The Main Event drew 6,420 players, creating a prize pool of $60,348,000. The top 1,000 players finished in the money. Each player at the final table earned over $1,000,000, with first place being $7,683,346.

===Performance of past champions===

| Name | Championship Year(s) | Day of Elimination |
|---|---|---|
| Johnny Chan | 1987, 1988 | 2AB |
| Phil Hellmuth | 1989 | 4 (417th)* |
| Jim Bechtel | 1993 | 5 (121st)* |
| Dan Harrington | 1995 | 2AB |
| Huck Seed | 1996 | 2C |
| Scotty Nguyen | 1998 | 3 (713th)* |
| Carlos Mortensen | 2001 | 2AB |
| Robert Varkonyi | 2002 | 2C |
| Chris Moneymaker | 2003 | 2AB |
| Greg Raymer | 2004 | 3 |
| Joe Hachem | 2005 | 4 (298th)* |
| Jamie Gold | 2006 | 2C |
| Jerry Yang | 2007 | 1C |
| Peter Eastgate | 2008 | 2C |
| Joe Cada | 2009 | 1C |
| Jonathan Duhamel | 2010 | 4 (565th)* |
| Greg Merson | 2012 | 1C |
| Ryan Riess | 2013 | 4 (426th)* |
| Martin Jacobson | 2014 | 1C |

 * Indicates the place of a player who finished in the money

===Other notable high finishes===
NB: This list is restricted to top 100 finishers with an existing Wikipedia entry.

| Place | Name | Prize |
|---|---|---|
| 11th | Daniel Negreanu | $526,778 |
| 25th | Fedor Holz | $262,574 |
| 36th | Upeshka De Silva | $211,821 |
| 49th | Brian Hastings | $137,300 |
| 51st | Matthew Jarvis | $137,300 |
| 53rd | Toby Lewis | $137,300 |
| 64th | Justin Bonomo | $96,445 |
| 95th | Brandon Adams | $55,649 |

===November Nine===

| Name | Number of chips (percentage of total) | WSOP Bracelets | WSOP Cashes* | WSOP Earnings* |
|---|---|---|---|---|
| USA Joe McKeehen | 63,100,000 (32.8%) | 0 | 8 | $883,494 |
| ISR Ofer Zvi Stern | 29,800,000 (15.5%) | 0 | 5 | $58,384 |
| USA Neil Blumenfield | 22,000,000 (11.4%) | 0 | 3 | $44,395 |
| BEL Pierre Neuville | 21,075,000 (10.9%) | 0 | 19 | $591,460 |
| USA Max Steinberg | 20,200,000 (10.5%) | 1 | 11 | $1,406,138 |
| USA Thomas Cannuli | 12,250,000 (6.4%) | 0 | 2 | $20,203 |
| USA Joshua Beckley | 11,800,000 (6.1%) | 0 | 4 | $19,403 |
| USA Patrick Chan | 6,225,000 (3.2%) | 0 | 4 | $113,145 |
| ITA Federico Butteroni | 6,200,000 (3.2%) | 0 | 2 | $49,255 |

===Final Table===

| Place | Name | Prize |
|---|---|---|
| 1st | Joe McKeehen | $7,683,346 |
| 2nd | Joshua Beckley | $4,470,896 |
| 3rd | Neil Blumenfield | $3,398,298 |
| 4th | Max Steinberg | $2,615,361 |
| 5th | Ofer Zvi Stern | $1,911,423 |
| 6th | Thomas Cannuli | $1,426,283 |
| 7th | Pierre Neuville | $1,203,293 |
| 8th | Federico Butteroni | $1,097,056 |
| 9th | Patrick Chan | $1,001,020 |

==Records==
The $565 Colossus No Limit Hold'em event established a new record for largest field in a WSOP event, attracting 22,374 entrants.
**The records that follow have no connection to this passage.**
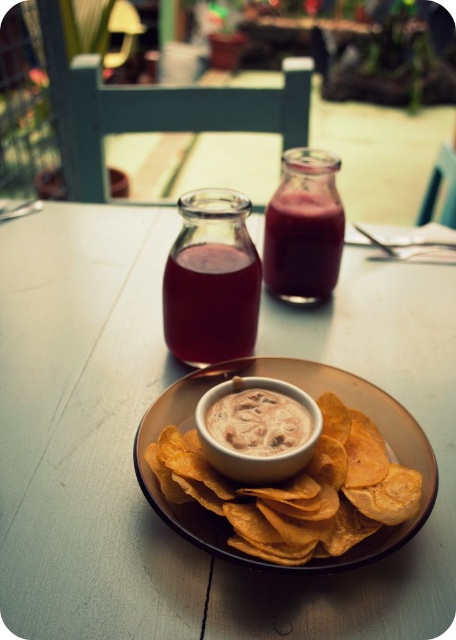 Question: Does wooden table at center appear over golden crispy chips at center?

Choices:
 (A) no
 (B) yes

Answer: (B)

Question: Which point is closer to the camera?

Choices:
 (A) (99, 310)
 (B) (307, 266)
 (C) (276, 435)
 (D) (201, 344)

Answer: (C)

Question: Where is wooden table at center located in relation to white creamy dip at center in the image?

Choices:
 (A) below
 (B) above

Answer: (B)

Question: Which of the following is the farthest from the observer?

Choices:
 (A) (317, 248)
 (B) (224, 358)

Answer: (A)

Question: Can you confirm if golden crispy chips at center is bigger than smooth glass jar at center?

Choices:
 (A) yes
 (B) no

Answer: (A)

Question: Which point appears closest to the camera in this image?

Choices:
 (A) (332, 554)
 (B) (290, 237)
 (C) (259, 224)
 (D) (243, 428)

Answer: (A) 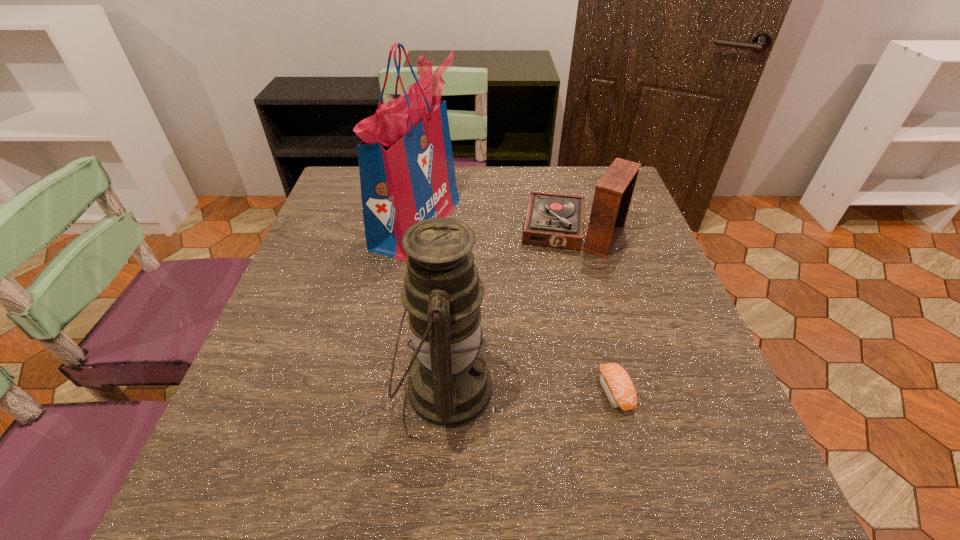 Identify the location of object that is at the left edge. This screenshot has width=960, height=540. (406, 166).

Identify the location of phonograph record that is positioned at the right edge. (554, 220).

Locate an element on the screen. The image size is (960, 540). sushi situated at the right edge is located at coordinates (614, 380).

Identify the location of object positioned at the far left corner. (406, 166).

I want to click on object that is at the far right corner, so click(x=554, y=220).

Find the location of a particular element. The image size is (960, 540). vacant area at the far edge of the desktop is located at coordinates (460, 188).

Locate an element on the screen. The height and width of the screenshot is (540, 960). vacant area at the left edge is located at coordinates (320, 318).

Find the location of a particular element. The height and width of the screenshot is (540, 960). free space at the right edge of the desktop is located at coordinates (727, 403).

Where is `vacant region at the near right corner of the desktop`? This screenshot has height=540, width=960. vacant region at the near right corner of the desktop is located at coordinates (671, 508).

At what (x,y) coordinates should I click in order to perform the action: click on vacant point located between the tallest object and the third tallest object. Please return your answer as a coordinate pair (x, y). Looking at the image, I should click on (495, 228). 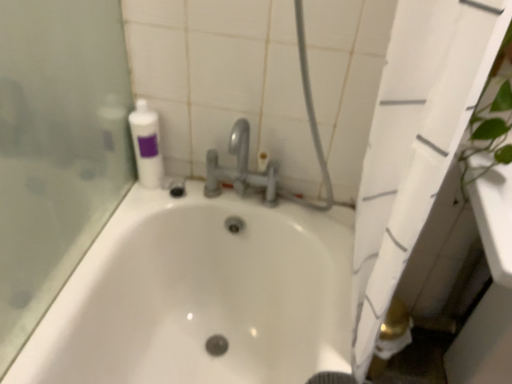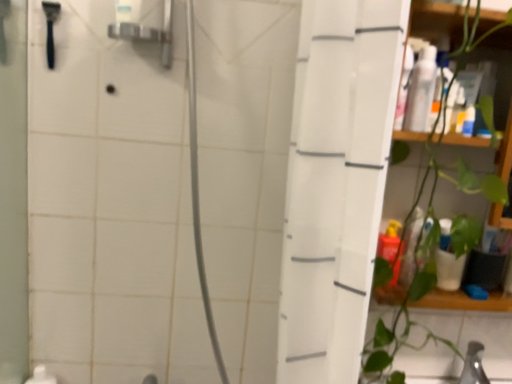 Question: How did the camera likely rotate when shooting the video?

Choices:
 (A) rotated downward
 (B) rotated upward

Answer: (B) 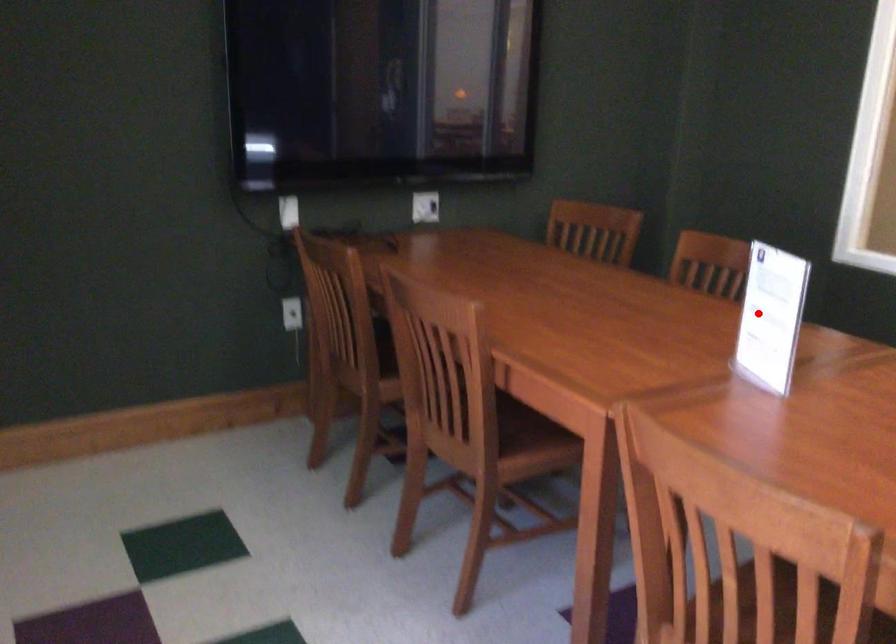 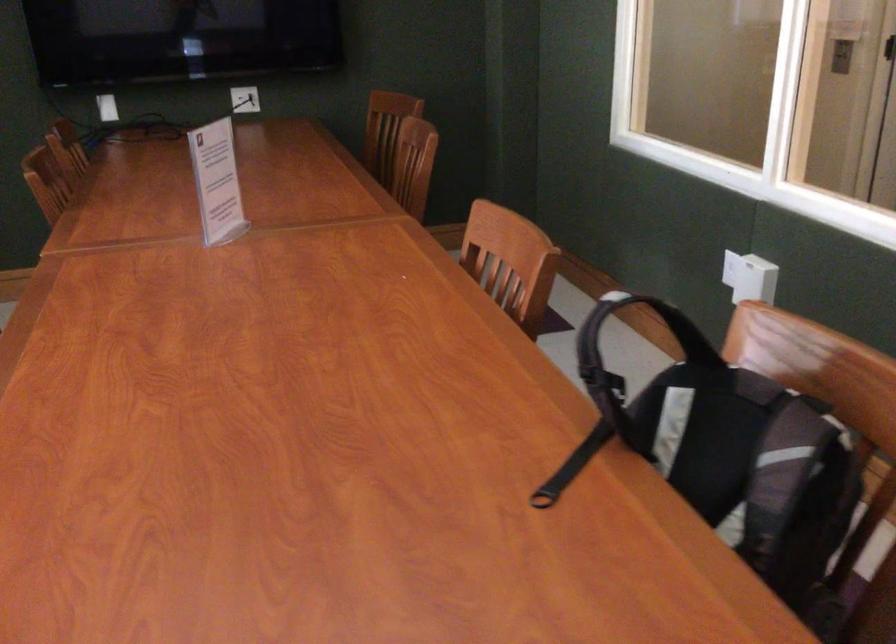 The point at the highlighted location is marked in the first image. Where is the corresponding point in the second image?

(217, 182) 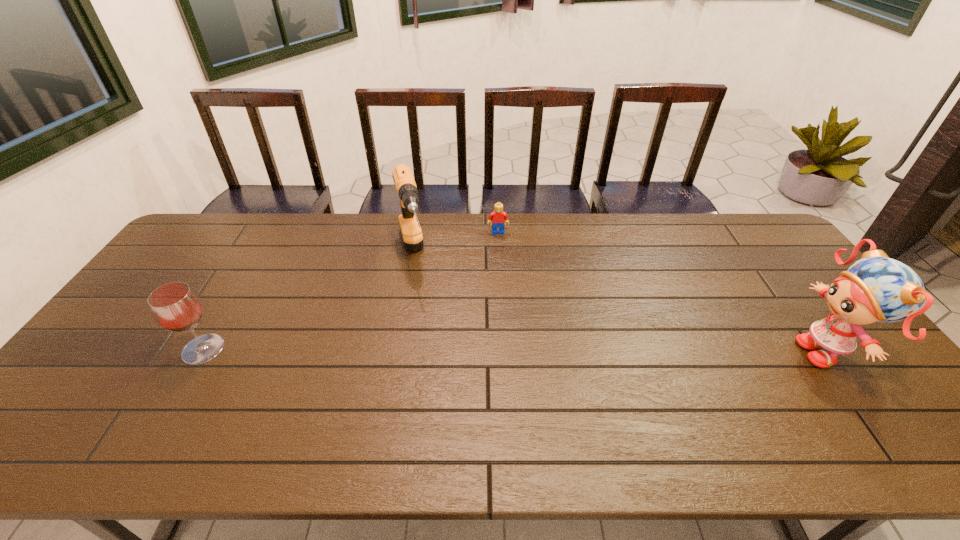 The height and width of the screenshot is (540, 960). Find the location of `wineglass`. wineglass is located at coordinates (176, 307).

Identify the location of the second shortest object. (176, 307).

Find the location of `the rightmost object`. the rightmost object is located at coordinates (876, 288).

Where is `the shortest object`? This screenshot has width=960, height=540. the shortest object is located at coordinates (498, 216).

Where is `the third object from left to right`? This screenshot has height=540, width=960. the third object from left to right is located at coordinates (498, 216).

Locate an element on the screen. Image resolution: width=960 pixels, height=540 pixels. drill is located at coordinates (411, 232).

Locate an element on the screen. vacant space located 0.080m on the back of the second shortest object is located at coordinates (225, 313).

You are a GUI agent. You are given a task and a screenshot of the screen. Output one action in this format:
    pyautogui.click(x=<x>, y=<y>)
    Task: Click on the vacant space located on the face of the doll
    This screenshot has height=540, width=960.
    Given the screenshot: What is the action you would take?
    pyautogui.click(x=755, y=351)

Where is `vacant area situated 0.310m on the face of the doll`? The width and height of the screenshot is (960, 540). vacant area situated 0.310m on the face of the doll is located at coordinates (679, 351).

Find the location of `vacant space located on the face of the doll`. vacant space located on the face of the doll is located at coordinates (755, 351). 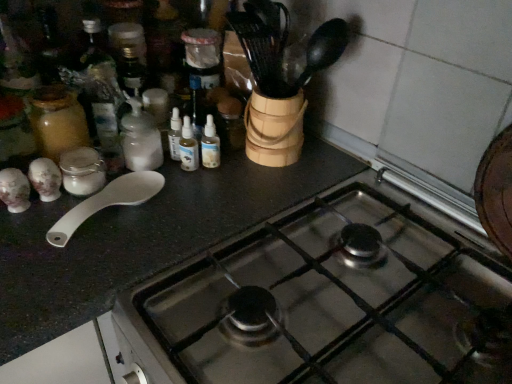 Question: From the image's perspective, is stainless steel gas stove at center under white plastic spoon at left?

Choices:
 (A) yes
 (B) no

Answer: (A)

Question: From a real-world perspective, is stainless steel gas stove at center located higher than white plastic spoon at left?

Choices:
 (A) no
 (B) yes

Answer: (A)

Question: Considering the relative positions of stainless steel gas stove at center and white plastic spoon at left in the image provided, is stainless steel gas stove at center to the right of white plastic spoon at left from the viewer's perspective?

Choices:
 (A) no
 (B) yes

Answer: (B)

Question: Does stainless steel gas stove at center have a lesser height compared to white plastic spoon at left?

Choices:
 (A) yes
 (B) no

Answer: (B)

Question: Is stainless steel gas stove at center wider than white plastic spoon at left?

Choices:
 (A) no
 (B) yes

Answer: (B)

Question: Is stainless steel gas stove at center directly adjacent to white plastic spoon at left?

Choices:
 (A) no
 (B) yes

Answer: (A)

Question: Considering the relative sizes of white plastic spoon at left and white matte bottle at center-left in the image provided, is white plastic spoon at left bigger than white matte bottle at center-left?

Choices:
 (A) no
 (B) yes

Answer: (A)

Question: Considering the relative positions of white plastic spoon at left and white matte bottle at center-left in the image provided, is white plastic spoon at left to the left of white matte bottle at center-left from the viewer's perspective?

Choices:
 (A) no
 (B) yes

Answer: (B)

Question: Considering the relative sizes of white plastic spoon at left and white matte bottle at center-left in the image provided, is white plastic spoon at left shorter than white matte bottle at center-left?

Choices:
 (A) yes
 (B) no

Answer: (A)

Question: From a real-world perspective, is white plastic spoon at left positioned under white matte bottle at center-left based on gravity?

Choices:
 (A) yes
 (B) no

Answer: (A)

Question: Can you confirm if white plastic spoon at left is taller than white matte bottle at center-left?

Choices:
 (A) yes
 (B) no

Answer: (B)

Question: Is the depth of white plastic spoon at left less than that of white matte bottle at center-left?

Choices:
 (A) yes
 (B) no

Answer: (A)

Question: Does white plastic spoon at left appear on the left side of stainless steel gas stove at center?

Choices:
 (A) no
 (B) yes

Answer: (B) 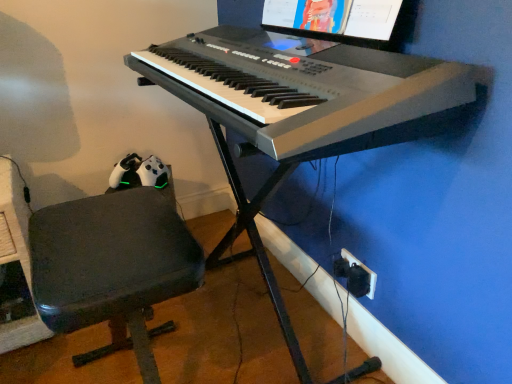 What do you see at coordinates (308, 90) in the screenshot?
I see `white plastic keyboard at center` at bounding box center [308, 90].

Measure the distance between white plastic keyboard at center and camera.

white plastic keyboard at center is 23.40 inches away from camera.

What do you see at coordinates (113, 263) in the screenshot? This screenshot has width=512, height=384. I see `dark gray fabric chair at lower left` at bounding box center [113, 263].

What is the approximate height of black plastic plug at lower right?

black plastic plug at lower right is 4.18 inches in height.

Describe the element at coordinates (355, 275) in the screenshot. I see `black plastic plug at lower right` at that location.

This screenshot has width=512, height=384. What do you see at coordinates (344, 20) in the screenshot?
I see `matte black monitor at upper center` at bounding box center [344, 20].

Identify the location of white plastic keyboard at center. (308, 90).

From a real-world perspective, is white plastic keyboard at center physically located above or below matte black monitor at upper center?

Clearly, from a real-world perspective, white plastic keyboard at center is below matte black monitor at upper center.

Based on the photo, is white plastic keyboard at center surrounding matte black monitor at upper center?

No, matte black monitor at upper center is located outside of white plastic keyboard at center.

Based on the photo, how far apart are white plastic keyboard at center and matte black monitor at upper center?

They are 7.78 inches apart.

Which of these two, white plastic keyboard at center or matte black monitor at upper center, stands shorter?

matte black monitor at upper center.

Which is more distant, (370, 281) or (254, 32)?

The point (254, 32) is farther.

Where is `musical keyboard in front of the black plastic plug at lower right`? The height and width of the screenshot is (384, 512). musical keyboard in front of the black plastic plug at lower right is located at coordinates (308, 90).

In the scene shown: In the image, is black plastic plug at lower right positioned in front of or behind white plastic keyboard at center?

Visually, black plastic plug at lower right is located behind white plastic keyboard at center.

Is black plastic plug at lower right wider than white plastic keyboard at center?

No.

In terms of size, does black plastic plug at lower right appear bigger or smaller than dark gray fabric chair at lower left?

Clearly, black plastic plug at lower right is smaller in size than dark gray fabric chair at lower left.

Considering the relative sizes of black plastic plug at lower right and dark gray fabric chair at lower left in the image provided, is black plastic plug at lower right thinner than dark gray fabric chair at lower left?

Indeed, black plastic plug at lower right has a lesser width compared to dark gray fabric chair at lower left.

From a real-world perspective, relative to dark gray fabric chair at lower left, is black plastic plug at lower right vertically above or below?

From a real-world perspective, black plastic plug at lower right is physically below dark gray fabric chair at lower left.

How different are the orientations of black plastic plug at lower right and dark gray fabric chair at lower left in degrees?

1.46 degrees.

Considering the positions of objects white plastic keyboard at center and black plastic plug at lower right in the image provided, who is more to the left, white plastic keyboard at center or black plastic plug at lower right?

From the viewer's perspective, white plastic keyboard at center appears more on the left side.

From the image's perspective, is white plastic keyboard at center above black plastic plug at lower right?

Indeed, from the image's perspective, white plastic keyboard at center is shown above black plastic plug at lower right.

From a real-world perspective, who is located higher, white plastic keyboard at center or black plastic plug at lower right?

white plastic keyboard at center is physically above.

Does white plastic keyboard at center have a lesser height compared to black plastic plug at lower right?

Correct, white plastic keyboard at center is not as tall as black plastic plug at lower right.

Is dark gray fabric chair at lower left in contact with matte black monitor at upper center?

No, dark gray fabric chair at lower left is not with matte black monitor at upper center.

Considering the sizes of dark gray fabric chair at lower left and matte black monitor at upper center in the image, is dark gray fabric chair at lower left bigger or smaller than matte black monitor at upper center?

Considering their sizes, dark gray fabric chair at lower left takes up more space than matte black monitor at upper center.

Choose the correct answer: Is dark gray fabric chair at lower left inside matte black monitor at upper center or outside it?

dark gray fabric chair at lower left is not enclosed by matte black monitor at upper center.

From the picture: From a real-world perspective, is dark gray fabric chair at lower left below matte black monitor at upper center?

Correct, in the physical world, dark gray fabric chair at lower left is lower than matte black monitor at upper center.

Can you tell me how much dark gray fabric chair at lower left and black plastic plug at lower right differ in facing direction?

1.46 degrees separate the facing orientations of dark gray fabric chair at lower left and black plastic plug at lower right.

Does dark gray fabric chair at lower left touch black plastic plug at lower right?

dark gray fabric chair at lower left and black plastic plug at lower right are not in contact.

Is dark gray fabric chair at lower left located outside black plastic plug at lower right?

Yes, dark gray fabric chair at lower left is not within black plastic plug at lower right.

At what (x,y) coordinates should I click in order to perform the action: click on plug above the dark gray fabric chair at lower left (from the image's perspective). Please return your answer as a coordinate pair (x, y). The image size is (512, 384). Looking at the image, I should click on (355, 275).

Considering the points (322, 1) and (165, 218), which point is behind, point (322, 1) or point (165, 218)?

The point (165, 218) is more distant.

Can you tell me how much matte black monitor at upper center and dark gray fabric chair at lower left differ in facing direction?

There is a 4.16-degree angle between the facing directions of matte black monitor at upper center and dark gray fabric chair at lower left.

From a real-world perspective, who is located higher, matte black monitor at upper center or dark gray fabric chair at lower left?

matte black monitor at upper center is physically above.

Considering the sizes of objects matte black monitor at upper center and dark gray fabric chair at lower left in the image provided, who is bigger, matte black monitor at upper center or dark gray fabric chair at lower left?

With larger size is dark gray fabric chair at lower left.

Image resolution: width=512 pixels, height=384 pixels. In order to click on musical keyboard that appears below the matte black monitor at upper center (from a real-world perspective) in this screenshot , I will do `click(308, 90)`.

Image resolution: width=512 pixels, height=384 pixels. What are the coordinates of `plug behind the white plastic keyboard at center` in the screenshot? It's located at (355, 275).

Based on their spatial positions, is white plastic keyboard at center or dark gray fabric chair at lower left closer to white plastic keyboard at center?

white plastic keyboard at center is positioned closer to the anchor white plastic keyboard at center.

From the picture: Based on their spatial positions, is white plastic keyboard at center or matte black monitor at upper center closer to white plastic keyboard at center?

white plastic keyboard at center is closer to white plastic keyboard at center.

From the image, which object appears to be nearer to black plastic plug at lower right, white plastic keyboard at center or dark gray fabric chair at lower left?

white plastic keyboard at center lies closer to black plastic plug at lower right than the other object.

Estimate the real-world distances between objects in this image. Which object is closer to dark gray fabric chair at lower left, matte black monitor at upper center or black plastic plug at lower right?

Among the two, black plastic plug at lower right is located nearer to dark gray fabric chair at lower left.

Considering their positions, is white plastic keyboard at center positioned further to matte black monitor at upper center than white plastic keyboard at center?

Among the two, white plastic keyboard at center is located further to matte black monitor at upper center.

From the image, which object appears to be farther from white plastic keyboard at center, white plastic keyboard at center or dark gray fabric chair at lower left?

Based on the image, dark gray fabric chair at lower left appears to be further to white plastic keyboard at center.

Considering their positions, is black plastic plug at lower right positioned further to dark gray fabric chair at lower left than white plastic keyboard at center?

black plastic plug at lower right is further to dark gray fabric chair at lower left.

Looking at the image, which one is located further to white plastic keyboard at center, matte black monitor at upper center or black plastic plug at lower right?

black plastic plug at lower right is further to white plastic keyboard at center.

This screenshot has width=512, height=384. What are the coordinates of `plug between white plastic keyboard at center and dark gray fabric chair at lower left vertically` in the screenshot? It's located at (355, 275).

Where is `musical keyboard between matte black monitor at upper center and white plastic keyboard at center in the up-down direction`? musical keyboard between matte black monitor at upper center and white plastic keyboard at center in the up-down direction is located at coordinates (308, 90).

The height and width of the screenshot is (384, 512). I want to click on piano between matte black monitor at upper center and black plastic plug at lower right in the up-down direction, so click(300, 111).

Where is `piano between white plastic keyboard at center and dark gray fabric chair at lower left in the up-down direction`? piano between white plastic keyboard at center and dark gray fabric chair at lower left in the up-down direction is located at coordinates (300, 111).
The previous record was set in the 2006 Main Event with 8,773. The event also set a new record as the largest live poker tournament.

With his victory in the $10,000 Limit 2-7 Triple Draw Lowball Championship, Tuan Le became the first player to win the same $10,000 buy-in event in consecutive years since Johnny Chan won the Main Event in 1988. Counting all buy-in amounts, he is the first to accomplish this feat since Thang Luu won his second consecutive $1,500 Omaha Hi-Low Split-8 or Better event in 2009.